STATSCORE Sp. z o.o.
- Formerly: Softnet, softnetSPORT
- Company type: Limited liability company
- Industry: Sports data Sports media Sports betting
- Founded: January 2006; 20 years ago Katowice, Poland
- Headquarters: Katowice, Poland
- Key people: Dariusz Łęczyński (CEO)
- Products: LivematchPro PrematchPro ScoutsFeed SportsAPI Tipster PointsInPlay LeagueCenter TipsterAPI StatsWidgets ScoreFrame
- Services: Sports data provision, sports media, betting
- Website: www.statscore.com

= Statscore =

Polish sports data company

STATSCORE is a sports data company with headquarters in Katowice, Poland.
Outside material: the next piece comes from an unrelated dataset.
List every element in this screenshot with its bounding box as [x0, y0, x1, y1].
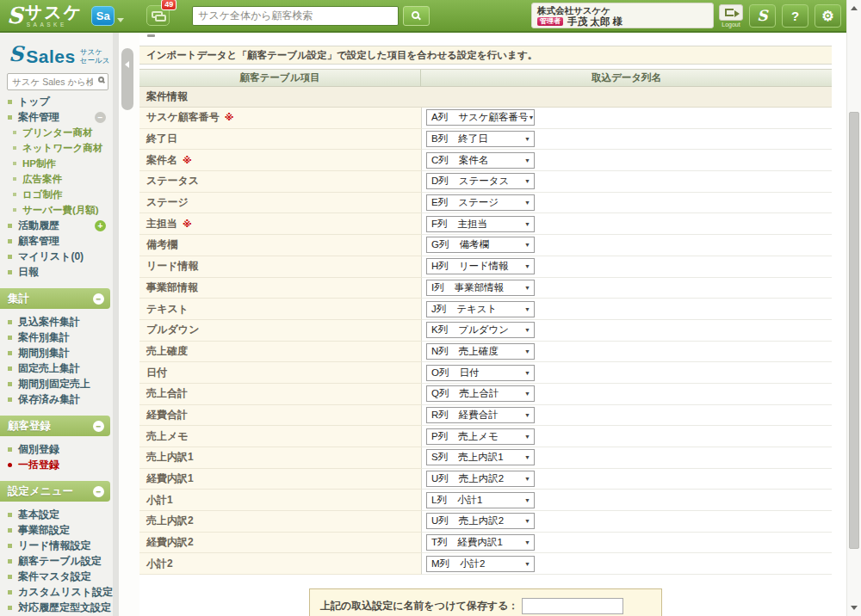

STATSCORE provides sports statistics, data and live match information to sports organizations, leagues, media outlets, broadcasters and betting operators.

Founded in January 2006 as softnetSPORT, STATSCORE offers a range of products, including sports widgets, live trackers, data visualizations, minisites, data feeds, sports tips, and gamification tools.

STATSCORE's data currently covers around 30 sports all over the world, including soccer, American football, basketball, baseball, volleyball, rugby, ice hockey, tennis, futsal and ski jumping.

STATSCORE employs a global team of scouts which covers more than 10,000 live events per month, and delivers data in real-time.

In 2022, STATSCORE was acquired by LSports, a provider of sports data feeds and services. In 2024, the company underwent a comprehensive rebranding process, which included redesigning its product identities, online presence, visual identity, and logo, as well as opening a new office in Katowice.

== Partners and clients ==
STATSCORE has been a data provider to numerous sports leagues and federations, including Polish Fortuna 1 Liga, Polish Futsal Ekstraklasa, PGNiG Superliga (both men and women competitions), Polska Hokej Liga (Polish Hockey League), and Slovak Slovnaft Handball Extraliga., as well as professional sports clubs, such as Sporting Clube de Portugal. STATSCORE's data has been widely used by sports betting companies, such as EveryMatrix, BtoBet, Altenar, STS, and tipp3. Sports statistics collected by the company have also been employed by media outlets, including Le Figaro and Onet.pl.

In the 2020 season, STATSCORE was the naming rights sponsor of the Polish Futsal Ekstraklasa.

== Awards ==
In 2016, STATSCORE won the Deloitte Rising Stars Award. In 2017 and 2020, the company was shortlisted in two categories at the SBC Awards. In 2018, STATSCORE was recognised as one of the 50 fastest-growing technology companies in Central Europe (Technology Fast 50 CE).